In the late 1940s an enterprising American neurologist ‘performed hundreds of prefrontal lobotomies on a vast array of patients, including 11 individuals whose schizophrenia developed before the age of ten’. After Moniz received the Nobel, 20,000 Americans, including children diagnosed with phobias, manic depression and -schizophrenia, underwent lobotomies. These operations took hours until the American neurologist developed a seven-minute procedure for entering the brain through the eye ‘with an ice-pick-like instrument’. There may be Spectator readers old enough to remember such practices here.

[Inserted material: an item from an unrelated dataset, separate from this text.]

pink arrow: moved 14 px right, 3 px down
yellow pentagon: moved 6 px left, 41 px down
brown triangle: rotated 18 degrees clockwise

These procedures were based on two propositions. The first was cost: lab animals like chimps and even rats are expensive to care for. Prisoners and ‘imbeciles’, however, were already housed and fed; all that was needed was the approval of their -superintendents, who were delighted if -Harvard, Yale or MIT approached them with medical claims and funds.

But far more important was eugenics. This was the belief arising in the late 19th century that genetically inferior human beings, some of them blacks and Jews, together with ‘idiots’, ‘morons’ and ‘imbeciles’, should be prevented from ‘breeding’; and since they could not be exterminated — until Hitler came along — why not use them for the good of mankind?

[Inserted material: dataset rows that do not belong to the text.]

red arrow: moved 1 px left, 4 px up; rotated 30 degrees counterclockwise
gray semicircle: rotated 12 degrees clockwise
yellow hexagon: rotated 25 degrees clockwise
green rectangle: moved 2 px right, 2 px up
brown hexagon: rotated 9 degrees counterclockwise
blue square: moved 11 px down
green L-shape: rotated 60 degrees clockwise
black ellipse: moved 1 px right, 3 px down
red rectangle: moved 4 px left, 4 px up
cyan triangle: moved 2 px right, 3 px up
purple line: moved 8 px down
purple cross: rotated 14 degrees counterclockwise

Not until 1978 was it widely known that several hundred poor Alabama blacks had been infected with syphilis in order to explore a possible cure. In 1945 the Yale School of Medicine and others were involved in introducing faeces laced with hepatitis (disguised in chocolate drinks) into ‘volunteers’ at the Federal Correctional Institution in Conneticut, while at an orphanage in Philadelphia, blood ‘from children with active cases of measles’ was injected into healthy children. Some so-called defectives were castrated because they masturbated too much.

The Alabamans, like virtually all the thousands of others infected with various germs and viruses, or surgically assaulted, were never asked or informed, nor were the parents of incarcerated children; sometimes parents were persuaded that their children were being given ‘medicines’, and prisoners were promised shorter sentences if they cooperated. Some prisoners — and even some children — suddenly realised that something horrible was happening, but the usual response to such complaints was forcible restraint.

I think by now Spectator readers will be horrified enough. But as we wonder if it’s permissible for the security agencies in the US and UK to decide whom to hack or bug, consider this. During the Cold War, the CIA was tasked with secret programmes involving ‘sensory deprivation, brain electrode implants and hypnosis’ intended to counter the alleged Soviet brainwashing of captives, first mentioned during the Korean war, when returned American prisoners claimed that terrible things had been tried out on them. ‘We lived in a never-never land’, said one CIA doctor, ‘of unceasing experimentation. Some embarassing episodes were kept secret for decades so as not to expose America’s own questionable, if not criminal, behaviour.’

One wonders how many of these activities, so vividly and alarmingly laid out in Against Their Will, found their way here as part of the special relationship. And where else? As the book chillingly notes, much medical experimentation by the major pharmaceutical companies is now done in the Third World.